There is a great deal of my photography that I don’t write about because it simply is not important enough to write about. Maybe someday it will develop into a theme and that will change. Most likely it will never be important. It is photography that I have done simply for the purpose of ‘taking a photograph.’ It has no deeper meaning than that.

But when I am working on one of my themes I am generally trying to create a photograph that says something to me. It would be nice if it said something to someone else but I really don’t worry about whether or not it does. These two photographs are on one of my frequently repeated themes—the edge. I have shot basically these same photographs on many previous occasions. That is one of me more interesting thing about working in themes—they are inexhaustible and the photographs for all their similarities are always different. Some are more successful than others. Some are complete failures. You learn more from the failures than the successes.
I have written about this theme several times before. I feel there is something that draws us to the edge where land and water come together.

Emerson wrote about it in Seashore, ”Behold the sea… the nourisher of kinds, Purger of earth, and medicine of men; Creating a sweet climate by my breath, Washing out harms and griefs from memory, And, in my mathematic ebb and flow, Giving a hint of that which changes not.”

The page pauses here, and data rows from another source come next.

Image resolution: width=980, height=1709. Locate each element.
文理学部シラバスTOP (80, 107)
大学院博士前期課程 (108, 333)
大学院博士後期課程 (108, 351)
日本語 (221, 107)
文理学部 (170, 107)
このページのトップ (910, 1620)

Millay in I Shall Go Back Again to the Bleak Shore "...I shall find the sullen rocks and skies, Unchanged from what they were when I was young."
But my favorite still is what Keats wrote in When I Have Fears.. ” —then on the shore, Of the wide world I stand alone, and think, Till Love and Fame to nothingness do sink.”

I suppose the edge could be portrayed in a seascape but that does not interest me. Sure I occasionally shoot a seascape but I am much more interested in the details than the overall. What I want to find is design, balance and conflict in that very edge where the water crawls across the land. I want to see how the two interact. That, for me, is easier found in simply water, sand and something that causes the water to sculpt the sand as in these two photographs, both of which I feel are successful because of moment.

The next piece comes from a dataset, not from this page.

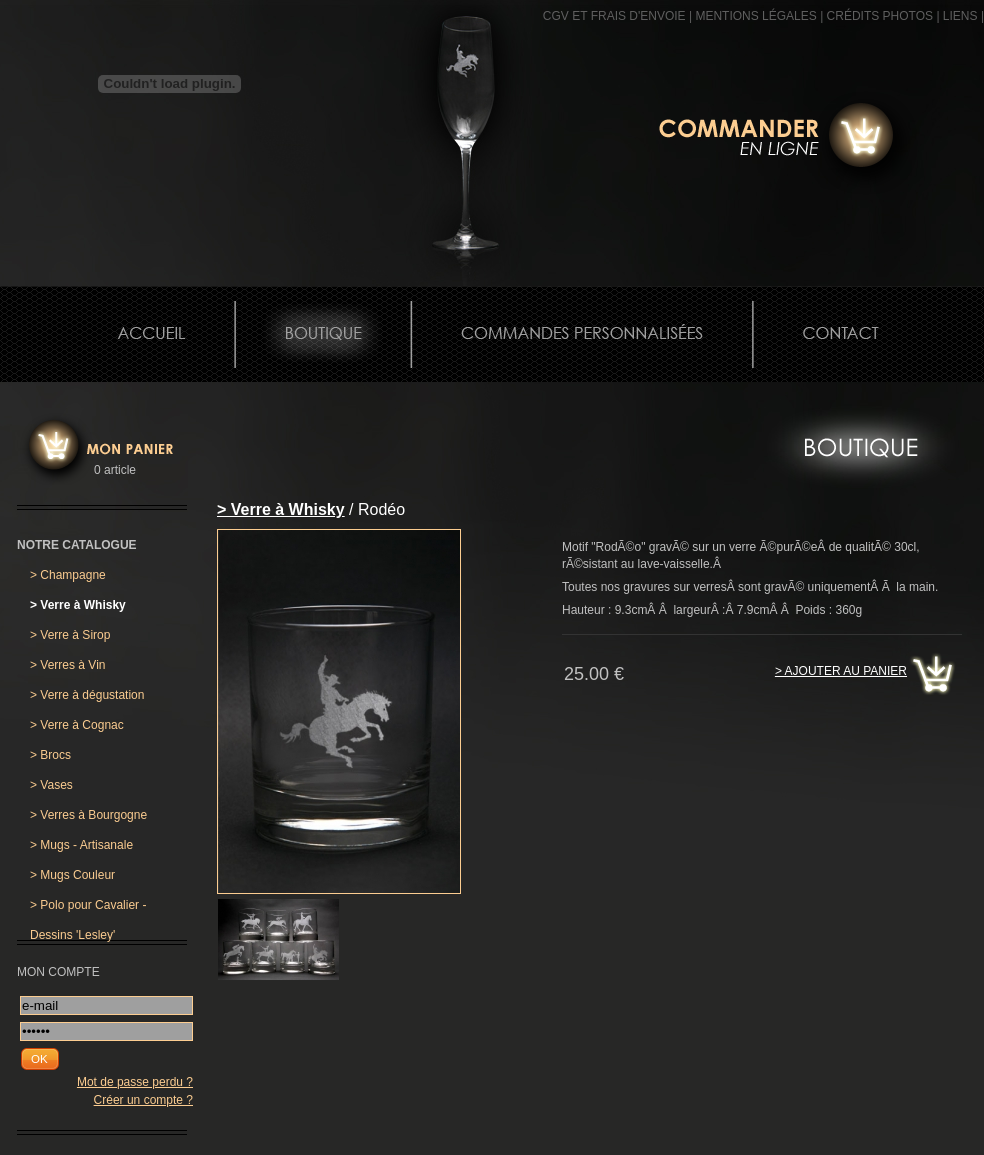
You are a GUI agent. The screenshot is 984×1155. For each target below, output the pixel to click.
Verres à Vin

I shot ten photographs attempting to catch the water and the seafoam in a pleasing pattern, or moment. The small bit of seaweed is enough to confirm the location as being at the edge of a sea. Four of the photographs have what I consider adequate moment; six did not work at all. Of the four, these two were my favorites. I like both but think that the vertical is more exciting.

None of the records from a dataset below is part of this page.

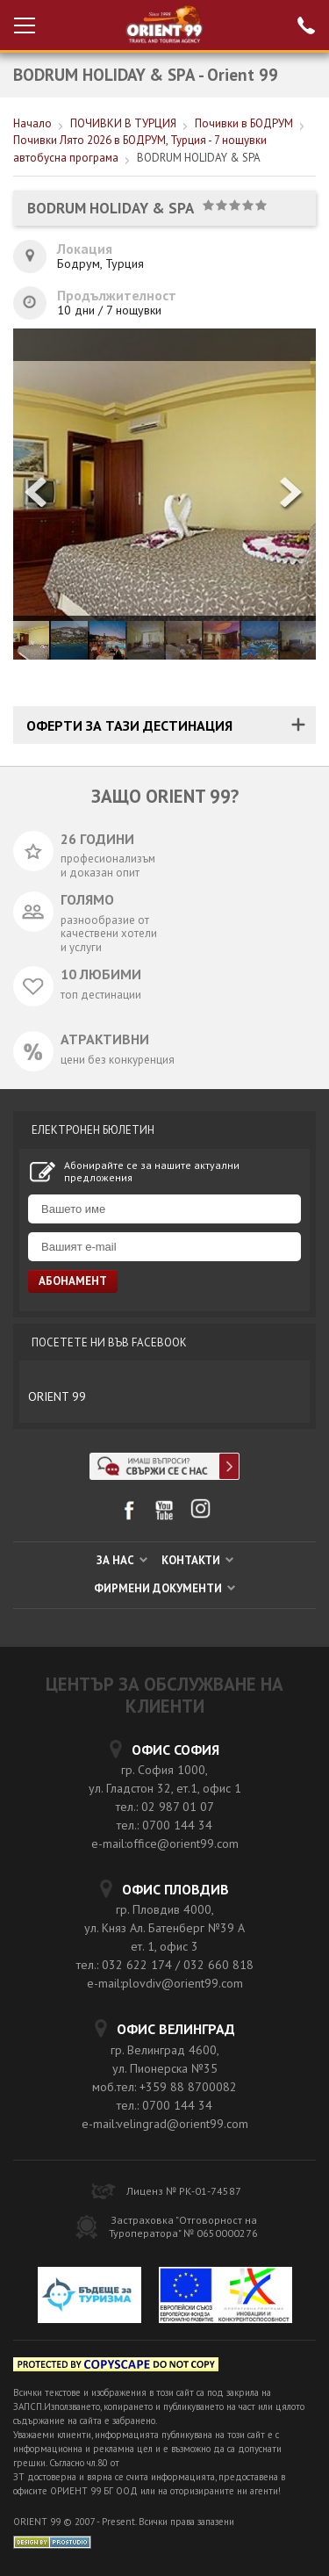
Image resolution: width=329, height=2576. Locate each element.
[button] (292, 494)
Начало (32, 123)
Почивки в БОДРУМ (244, 123)
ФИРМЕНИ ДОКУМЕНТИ (164, 1588)
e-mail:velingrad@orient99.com (165, 2124)
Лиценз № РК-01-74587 (183, 2190)
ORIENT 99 (57, 1396)
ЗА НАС (122, 1560)
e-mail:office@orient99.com (165, 1843)
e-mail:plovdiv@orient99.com (165, 1983)
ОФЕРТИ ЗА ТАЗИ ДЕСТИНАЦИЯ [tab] (129, 725)
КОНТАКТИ (197, 1560)
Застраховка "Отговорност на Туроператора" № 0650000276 (183, 2226)
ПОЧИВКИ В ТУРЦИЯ (123, 123)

In some ways the photographs are about more than simply the edge of the sea and land. At least to me they strongly suggest some primordial place that many people, myself included, seem to connect with on a very subconscious level.
Head In Parking Only
On a lesser note, I came across this at lunch. Got a charge out of the Head In Parking Only sign at a barber shop and to find the red Corvette to finish off the photo made my day.

Saturday, July 26, 2014

The Day Alcy Tried to Starve Me

Alcy drove me to a doctor's appointment. We grabbed breakfast at Chick around 8:30am. Stuck around after the appointment to shoot a few pictures of the Co-Cathedral from the parking garage.

Decided to drive to Galveston but we didn't stay long. Stopped in Starbucks for a coffee and cookie then walked across the street to photograph in the alley behind Col. Bubbies (which regretfully is going out of business; one of my favorite places in Galveston) and then took the ferry over to Bolivar.

The line to get back on the ferry was a mile long so we decided to return to Houston by a different route. Drove over to High Island and then north. Stopped in the Anahuac Refuge, glimpsed a couple of gaters, saw a few birds but nothing very exciting. It was getting late so we drove down to Smith Point on Trinity Bay to see if there was anything there for a sunset--wasn't. But by then it was too late to go anywhere else so we did what we could. We were seventy miles of mostly country from Houston and that meant seventy miles from a restaurant and darn hungry--that Starbuck's cookie had worn off hours ago. Around ten we pulled into a Denny's. Then we sat there for two hours processing photos. A long, not very productive day, but interesting.

Sunday, July 20, 2014

Saturday, Other Stuff





Boys and Water

Love and Buster (Buster is the horse)



It was a typically hot summer day so what better to do than chase Sophie around town. Decided to carry only the Lensbaby which in hindsight was good and bad. If I'd taken another lens I probably would have used it and I really need to get some use out of the Lensbaby.

Started out at Preservons la Creation, did a few stops where she sulked in the car and finally to Discovery Green, the Dubuffy, a new pair of shoes and Happy Hour at the MKT.